The Qubestove (by Q-Stove) is a unique pizza oven with several interesting features. Unfortunately, due to some inexplicable design choices, I find it hard to recommend. The automatic rotating baking stone (designed to avoid a few seconds of rotating by hand) is trying to solve a problem that doesn’t exist. By consequence, the round pizza stone required for rotation introduces some new problems: a smaller baking surface, difficulty launching a pizza onto the stone, and various maintenance issues.
But there are some things I do like about the Qubestove, such as its modular burner design and gravity-fed pellet hopper. I encourage you to read this full review before deciding for or against purchasing a Qubestove.

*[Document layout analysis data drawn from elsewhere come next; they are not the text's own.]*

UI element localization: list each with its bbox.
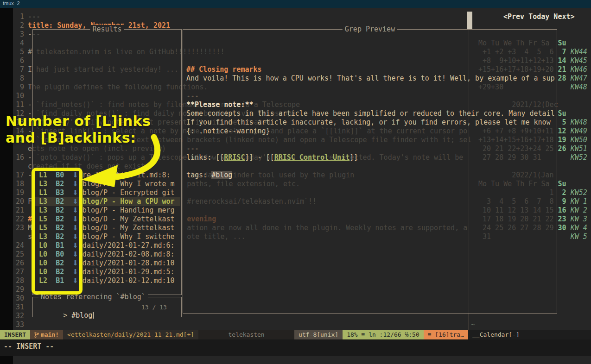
result-item[interactable]: L1 B0 ⬇ re I mention it.md:8: bbox=[39, 171, 171, 180]
c-link: RRISC Control Unit bbox=[274, 153, 350, 162]
down-arrow-icon: ⬇ bbox=[72, 241, 78, 250]
c-fg: ]] - [[ bbox=[245, 153, 274, 162]
link-count-badge: L3 bbox=[39, 197, 47, 206]
result-item[interactable]: L3 B2 ⬇ blog/P - How a CPU wor bbox=[39, 197, 175, 206]
prompt-caret: > bbox=[63, 311, 71, 320]
result-filename: blog/D - My Zettelkast bbox=[83, 215, 175, 223]
text-cursor bbox=[93, 312, 94, 319]
backlink-count-badge: B0 bbox=[56, 171, 64, 179]
tmux-status-bar: tmux -2 bbox=[0, 0, 591, 8]
c-fg: --- bbox=[186, 144, 199, 153]
result-item[interactable]: L0 B0 ⬇ daily/2021-02-08.md:8: bbox=[39, 250, 175, 259]
results-counter: 13 / 13 bbox=[141, 303, 167, 312]
link-count-badge: L0 bbox=[39, 268, 47, 276]
result-filename: blog/P - Why I switche bbox=[83, 232, 175, 241]
down-arrow-icon: ⬇ bbox=[72, 215, 78, 223]
link-count-badge: L3 bbox=[39, 232, 47, 241]
down-arrow-icon: ⬇ bbox=[72, 232, 78, 241]
down-arrow-icon: ⬇ bbox=[72, 188, 78, 197]
preview-line: Some concepts in this article have been … bbox=[186, 109, 555, 118]
c-fg: ]] bbox=[350, 153, 358, 162]
result-item[interactable]: L2 B1 ⬇ daily/2021-02-12.md:10 bbox=[39, 276, 175, 285]
git-branch: main! bbox=[30, 330, 63, 339]
result-item[interactable]: L0 B1 ⬇ daily/2021-01-27.md:6: bbox=[39, 241, 175, 250]
preview-line: If you find this article inaccurate, lac… bbox=[186, 118, 551, 127]
c-orange: ## Closing remarks bbox=[186, 65, 262, 74]
search-prompt[interactable]: > #blog bbox=[38, 302, 94, 329]
down-arrow-icon: ⬇ bbox=[72, 259, 78, 267]
mode-indicator: INSERT bbox=[0, 330, 30, 339]
backlink-count-badge: B2 bbox=[56, 206, 64, 214]
result-filename: re I mention it.md:8: bbox=[83, 171, 171, 179]
filetype: telekasten bbox=[198, 330, 294, 339]
encoding: utf-8[unix] bbox=[294, 330, 343, 339]
c-fg: --- bbox=[186, 92, 199, 100]
down-arrow-icon: ⬇ bbox=[72, 197, 78, 206]
c-match: #blog bbox=[211, 171, 232, 179]
result-item[interactable]: L5 B2 ⬇ blog/D - My Zettelkast bbox=[39, 215, 175, 224]
command-line: -- INSERT -- bbox=[0, 339, 591, 356]
tab-indicator: ≡ [16]tra… bbox=[424, 330, 468, 339]
result-filename: blog/D - My Zettelkast bbox=[83, 224, 175, 232]
result-item[interactable]: L3 B2 ⬇ blog/P - Why I switche bbox=[39, 232, 175, 241]
link-count-badge: L1 bbox=[39, 188, 47, 197]
result-item[interactable]: L3 B2 ⬇ blog/P - Handling merg bbox=[39, 206, 175, 215]
link-count-badge: L3 bbox=[39, 206, 47, 214]
preview-line: And voila! This is how a CPU works! That… bbox=[186, 74, 555, 83]
statusline: INSERTmain!<ettelkasten/daily/2021-11-21… bbox=[0, 330, 591, 339]
c-fg: tags: bbox=[186, 171, 211, 179]
result-filename: blog/P - Handling merg bbox=[83, 206, 175, 214]
prompt-input[interactable]: #blog bbox=[71, 311, 92, 320]
result-item[interactable]: L3 B2 ⬇ blog/P - Why I wrote m bbox=[39, 180, 175, 188]
result-item[interactable]: L0 B2 ⬇ daily/2021-01-29.md:5: bbox=[39, 268, 175, 276]
mode-message: -- INSERT -- bbox=[4, 342, 54, 351]
link-count-badge: L2 bbox=[39, 276, 47, 285]
backlink-count-badge: B2 bbox=[56, 259, 64, 267]
backlink-count-badge: B2 bbox=[56, 180, 64, 188]
c-fg: If you find this article inaccurate, lac… bbox=[186, 118, 551, 126]
preview-line: links: [[RRISC]] - [[RRISC Control Unit]… bbox=[186, 153, 358, 162]
down-arrow-icon: ⬇ bbox=[72, 171, 78, 179]
result-item[interactable]: L1 B3 ⬇ blog/P - Encrypted git bbox=[39, 188, 175, 197]
tmux-session-title: tmux -2 bbox=[3, 0, 20, 6]
content-layer: > #blog 13 / 13 L1 B0 ⬇ re I mention it.… bbox=[13, 8, 591, 364]
c-link: RRISC bbox=[224, 153, 245, 162]
down-arrow-icon: ⬇ bbox=[72, 206, 78, 214]
preview-line: ## Closing remarks bbox=[186, 65, 262, 74]
c-fgb: **Please note:** bbox=[186, 100, 254, 109]
c-fg: And voila! This is how a CPU works! That… bbox=[186, 74, 555, 82]
file-path: <ettelkasten/daily/2021-11-21.md[+] bbox=[63, 330, 198, 339]
down-arrow-icon: ⬇ bbox=[72, 276, 78, 285]
down-arrow-icon: ⬇ bbox=[72, 180, 78, 188]
c-fg: links: [[ bbox=[186, 153, 224, 162]
backlink-count-badge: B1 bbox=[56, 241, 64, 250]
cursor-position: 18% ≡ ln :12/66 ℅:50 bbox=[343, 330, 424, 339]
backlink-count-badge: B2 bbox=[56, 232, 64, 241]
scrollbar-thumb[interactable] bbox=[467, 12, 472, 29]
link-count-badge: L0 bbox=[39, 241, 47, 250]
c-fg: {: .notice--warning} bbox=[186, 127, 270, 135]
preview-line: **Please note:** bbox=[186, 100, 254, 109]
result-filename: blog/P - How a CPU wor bbox=[83, 197, 175, 206]
backlink-count-badge: B2 bbox=[56, 224, 64, 232]
preview-line: --- bbox=[186, 144, 199, 153]
backlink-count-badge: B1 bbox=[56, 276, 64, 285]
down-arrow-icon: ⬇ bbox=[72, 224, 78, 232]
link-count-badge: L0 bbox=[39, 259, 47, 267]
link-count-badge: L0 bbox=[39, 250, 47, 258]
calendar-statusline: __Calendar[-] bbox=[468, 330, 591, 339]
down-arrow-icon: ⬇ bbox=[72, 268, 78, 276]
result-item[interactable]: L5 B2 ⬇ blog/D - My Zettelkast bbox=[39, 224, 175, 232]
preview-line: --- bbox=[186, 92, 199, 100]
backlink-count-badge: B3 bbox=[56, 188, 64, 197]
terminal-window: { "tmux": { "title": "tmux -2" }, "color… bbox=[0, 0, 591, 364]
result-filename: blog/P - Encrypted git bbox=[83, 188, 175, 197]
result-filename: daily/2021-02-08.md:8: bbox=[83, 250, 175, 258]
link-count-badge: L5 bbox=[39, 215, 47, 223]
editor-screen: <Prev Today Next> ~ ~ 1---2title: Sunday… bbox=[13, 8, 591, 364]
link-count-badge: L5 bbox=[39, 224, 47, 232]
backlink-count-badge: B0 bbox=[56, 250, 64, 258]
backlink-count-badge: B2 bbox=[56, 215, 64, 223]
result-filename: daily/2021-01-29.md:5: bbox=[83, 268, 175, 276]
result-item[interactable]: L0 B2 ⬇ daily/2021-01-28.md:10 bbox=[39, 259, 175, 268]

Summary: Buy the Qubestove if you really want the 2 in 1 burner, but if you’re just looking for the best pizza oven, your money is better spent on an Ooni Fyra 12 or an Ooni Karu 16 (for example). Both of these pizza ovens are better designed and a better value.
What Is Qubestove
Qubestove is a 12 inch “rotating” pizza oven with options for propane gas and wood pellet fuel. The Qubestove was created by Q-Stoves and funded through a Kickstarter campaign that raised over $124,000 with the support of 413 backers. This pizza oven is now available for sale to the general public through the company’s website and on Amazon.
What I Like:
The Qubestove is innovative. I love to see pizza oven brands trying new things to appeal to different segments of the market. For the Qubestove, that innovation comes by way of its modular design and unique gravity-fed pellet burner.
1. Modular Burner Design
Out of all its features, I think I appreciate the modular design of the Qubestove most of all. Most pizza ovens, even popular multi-fuel models, have their burners more or less built in to the unit. This comes with some engineering advantages, but it also means the burners can’t be upgraded or changed without buying an entirely new oven.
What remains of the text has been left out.